On July 30 2025, Udemy announced its new revenue stream inspired by Duolingo, YouTube, and Spotify. It introduced ads to its learning experience in 170 countries.
This is the company’s strategy to drive consumer business growth in their Q2 earnings call. CFO Sarah Blanchard stated that consumer revenue was expected to decline 9% this year. Even B2B revenue, which was Udemy’s growth engine for the last few years, dropped for the first time in Q1.
“Beginning later this quarter, we will pilot programmatic advertising across our free course on udemy.com,” said CEO Hugo Sarrazin. “We believe there is significant opportunity to unlock a new revenue stream through advertising by monetizing our audience.”
The pilot program went live in Q3 and the platform showcased ads in the free course videos. These include three kinds of ads:
- Pre-roll ads – Short ads before a course video starts, for introducing new learning paths, featured instructors, or relevant skill bundles.
- Mid-roll ads – Ads during a natural break in the course, to keep the learning flow, and often based on what the learner has learned.
- End-roll ads – Ads after a lesson for recommending related courses, or certifications.
Based on this, I assumed the ads would promote Udemy subscriptions. But when I signed up for three free courses to check this, the ads turned out to be third-party ads. And there wasn’t a variety of them. The same ads popped up for multiple videos consecutively.
But they weren’t intrusive or interruptive (yet), because they played in the beginning of each video, and I could skip them after five seconds. I didn’t come across mid-roll or end-roll ads.
Udemy’s Ads Strategy (Without Instructor Payouts)

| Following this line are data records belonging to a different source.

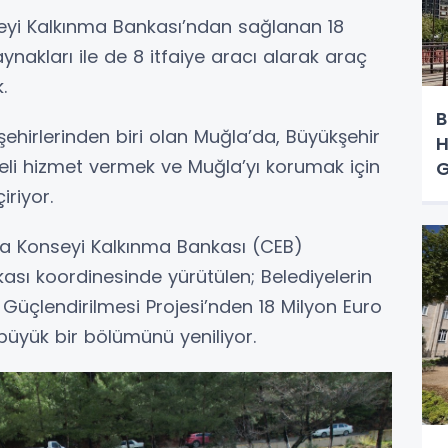
eyi Kalkınma Bankası’ndan sağlanan 18
aynakları ile de 8 itfaiye aracı alarak araç
.
B
ehirlerinden biri olan Muğla’da, Büyükşehir
H
eli hizmet vermek ve Muğla’yı korumak için
G
riyor.
pa Konseyi Kalkınma Bankası (CEB)
nkası koordinesinde yürütülen; Belediyelerin
n Güçlendirilmesi Projesi’nden 18 Milyon Euro
 büyük bir bölümünü yeniliyor.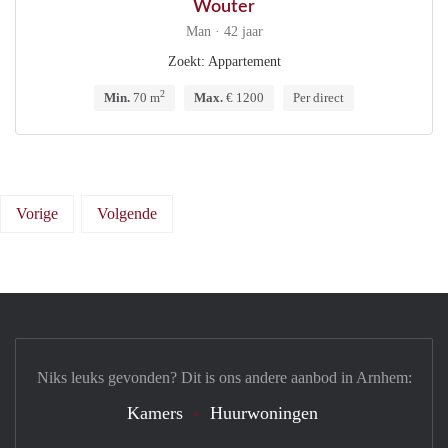
Wouter
Man · 42 jaar
Zoekt: Appartement
2
Min.
70 m
Max.
€ 1200
Per direct
Vorige
Volgende
Niks leuks gevonden? Dit is ons andere aanbod in Arnhem:
Kamers
Huurwoningen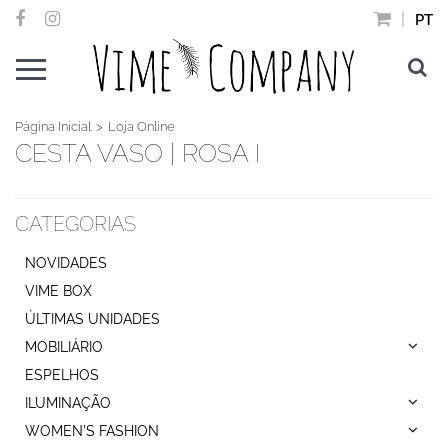
PT
Página Inicial
Loja Online
CESTA VASO | ROSA I
CATEGORIAS
NOVIDADES
VIME BOX
ÚLTIMAS UNIDADES
MOBILIÁRIO
ESPELHOS
ILUMINAÇÃO
WOMEN'S FASHION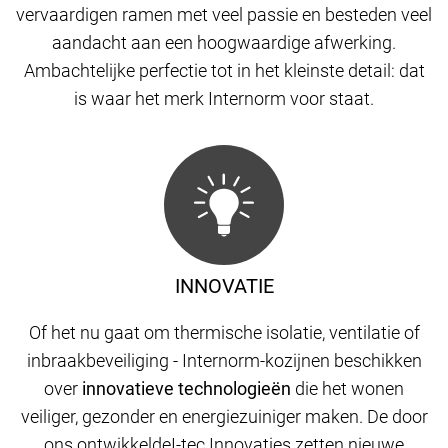
vervaardigen ramen met veel passie en besteden veel
aandacht aan een hoogwaardige afwerking.
Ambachtelijke perfectie tot in het kleinste detail: dat
is waar het merk Internorm voor staat.
INNOVATIE
Of het nu gaat om thermische isolatie, ventilatie of
inbraakbeveiliging - Internorm-kozijnen beschikken
over
innovatieve technologieën
die het wonen
veiliger, gezonder en energiezuiniger maken. De door
ons ontwikkelde
I-tec Innovaties
zetten nieuwe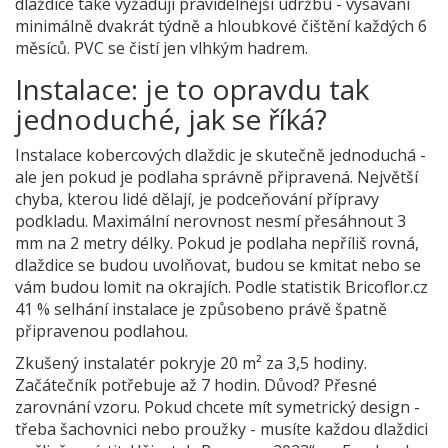
dlaždice také vyžadují pravidelnější údržbu - vysávání
minimálně dvakrát týdně a hloubkové čištění každých 6
měsíců. PVC se čistí jen vlhkým hadrem.
Instalace: je to opravdu tak
jednoduché, jak se říká?
Instalace kobercových dlaždic je skutečně jednoduchá -
ale jen pokud je podlaha správně připravená. Největší
chyba, kterou lidé dělají, je podceňování přípravy
podkladu. Maximální nerovnost nesmí přesáhnout 3
mm na 2 metry délky. Pokud je podlaha nepříliš rovná,
dlaždice se budou uvolňovat, budou se kmitat nebo se
vám budou lomit na okrajích. Podle statistik Bricoflor.cz
41 % selhání instalace je způsobeno právě špatně
připravenou podlahou.
Zkušený instalatér pokryje 20 m² za 3,5 hodiny.
Začátečník potřebuje až 7 hodin. Důvod? Přesné
zarovnání vzoru. Pokud chcete mít symetrický design -
třeba šachovnici nebo proužky - musíte každou dlaždici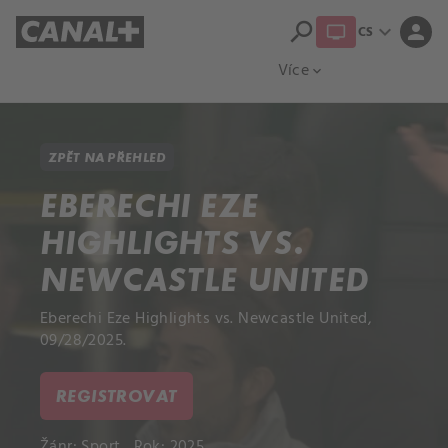
search
expand_more
person
CS
Přehled titulů
Apple TV
Moloch
Více
expand_more
ZPĚT NA PŘEHLED
EBERECHI EZE
HIGHLIGHTS VS.
NEWCASTLE UNITED
Eberechi Eze Highlights vs. Newcastle United,
09/28/2025.
REGISTROVAT
Žánr:
Sport
Rok: 2025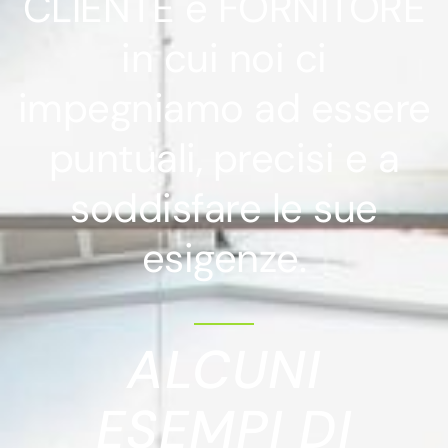
CLIENTE e FORNITORE
in cui noi ci
impegniamo ad essere
puntuali, precisi e a
soddisfare le sue
esigenze.
ALCUNI
ESEMPI DI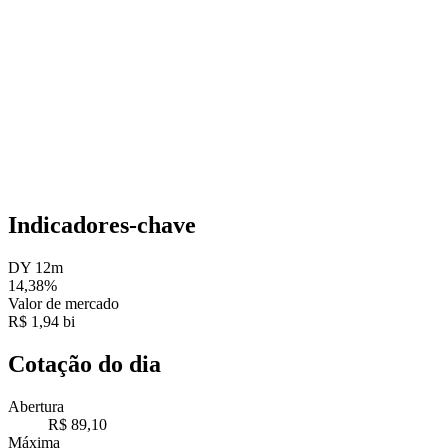
Indicadores-chave
DY 12m
14,38%
Valor de mercado
R$ 1,94 bi
Cotação do dia
Abertura
R$ 89,10
Máxima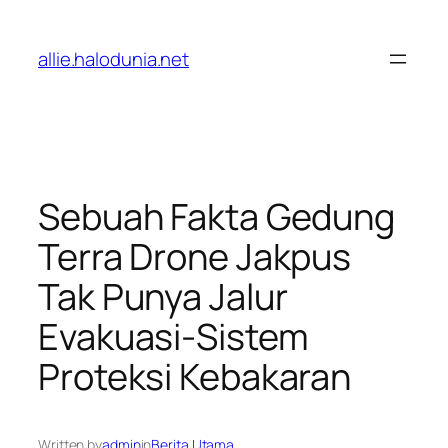
Lewati
ke
allie.halodunia.net
konten
Sebuah Fakta Gedung
Terra Drone Jakpus
Tak Punya Jalur
Evakuasi-Sistem
Proteksi Kebakaran
Written by
admin
in
Berita Utama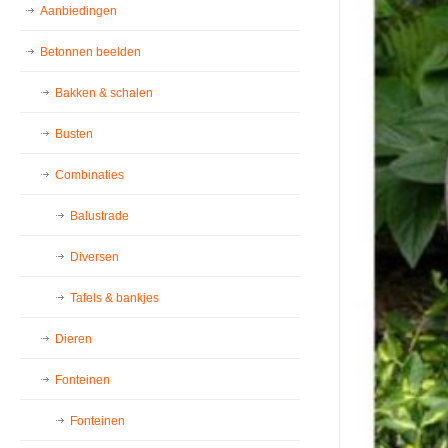
Aanbiedingen
Betonnen beelden
Bakken & schalen
Busten
Combinaties
Balustrade
Diversen
Tafels & bankjes
Dieren
Fonteinen
Fonteinen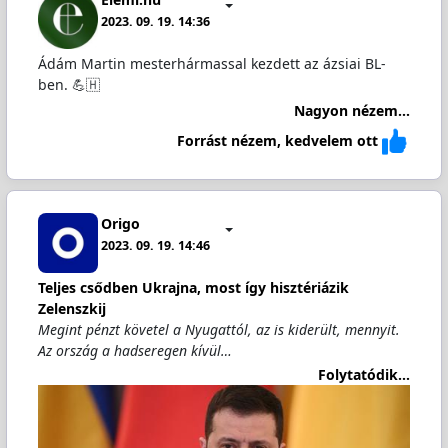
2023. 09. 19. 14:36
Ádám Martin mesterhármassal kezdett az ázsiai BL-
ben. 💪🇭
Nagyon nézem...
Forrást nézem, kedvelem ott
Origo
2023. 09. 19. 14:46
Teljes csődben Ukrajna, most így hisztériázik
Zelenszkij
Megint pénzt követel a Nyugattól, az is kiderült, mennyit.
Az ország a hadseregen kívül…
Folytatódik...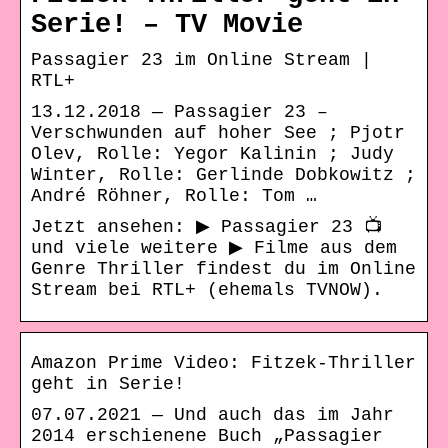
Serie! – TV Movie
Passagier 23 im Online Stream |
RTL+
13.12.2018 — Passagier 23 –
Verschwunden auf hoher See ; Pjotr
Olev, Rolle: Yegor Kalinin ; Judy
Winter, Rolle: Gerlinde Dobkowitz ;
André Röhner, Rolle: Tom …
Jetzt ansehen: ▶ Passagier 23 📺
und viele weitere ▶ Filme aus dem
Genre Thriller findest du im Online
Stream bei RTL+ (ehemals TVNOW).
Amazon Prime Video: Fitzek-Thriller
geht in Serie!
07.07.2021 — Und auch das im Jahr
2014 erschienene Buch „Passagier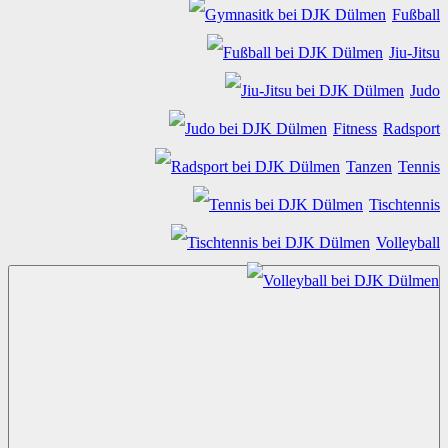
Fußball
Jiu-Jitsu
Judo
Fitness
Radsport
Tanzen
Tennis
Tischtennis
Volleyball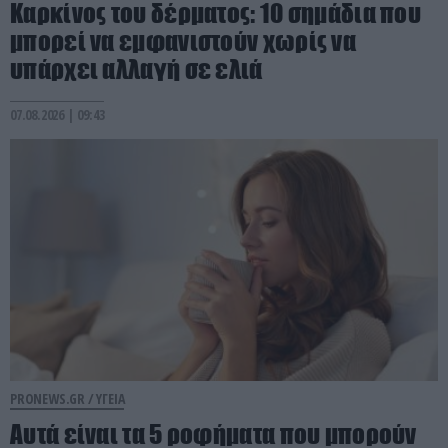
Καρκίνος του δέρματος: 10 σημάδια που
μπορεί να εμφανιστούν χωρίς να
υπάρχει αλλαγή σε ελιά
07.08.2026 | 09:43
PRONEWS.GR /
ΥΓΕΙΑ
Αυτά είναι τα 5 ροφήματα που μπορούν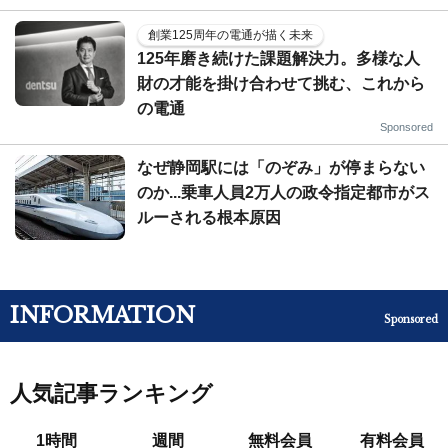
創業125周年の電通が描く未来
125年磨き続けた課題解決力。多様な人
財の才能を掛け合わせて挑む、これから
の電通
Sponsored
なぜ静岡駅には「のぞみ」が停まらない
のか...乗車人員2万人の政令指定都市がス
ルーされる根本原因
INFORMATION
Sponsored
人気記事ランキング
1時間
週間
無料会員
有料会員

Sarrazin mentioned that the ad program has three phases — the first one, currently live, has ads within course videos. The next one will “monetize different parts of the experience”, which likely means ads will be shown on landing pages, category pages, etc. And in the third one (2026), the company will introduce sponsorships and branded content.
The earnings call stated that the ads strategy aims to “strengthen our upsell motion to our paid subscription offering”. This could mean that ads would also be used to push free users to paid subscriptions.
But in the Q2 and Q3 earnings call Sarrazin didn’t clarify how the ads revenue works for the company or the instructors. He didn’t disclose the revenue that ads are bringing nor did he offer an estimate.
In the ads announcement, the company mentioned that the pilot would include displaying ads on free courses, but instructors won’t be getting a revenue share from these courses since they’ve chosen to keep their courses free.
“As this is a trial limited to free courses, which already do not generate instructor revenue, there will be no revenue share at this time. Any revenue earned during the trial will be reinvested into improving the core elements of the Udemy platform that benefit both instructors and learners, including AI-powered content tools, a better user experience, broader global accessibility, and platform performance.” – Udemy Ads Announcement
The ads announcement comes after the slash in instructor revenue. In 2024, Udemy brought the instructor subscription revenue share down to 20%. Dhawal Shah, the founder of Class Central, analyzed these instructor cuts.
According to his analysis, the company paid instructors $30 million less in 2024, which increased the gross profit by 17% even when revenue grew only 8%. In 2026, this instructor subscription share will come down to 15%.
Even with these changes, Udemy’s Q4 revenue is set to decline, with both consumer and business segments underperforming. While the company expects to grow their subscription revenue in 2026, the stock price fell nearly 12% post the earnings call, now bringing the stock to an all-time low — nearly 82% less than the opening price.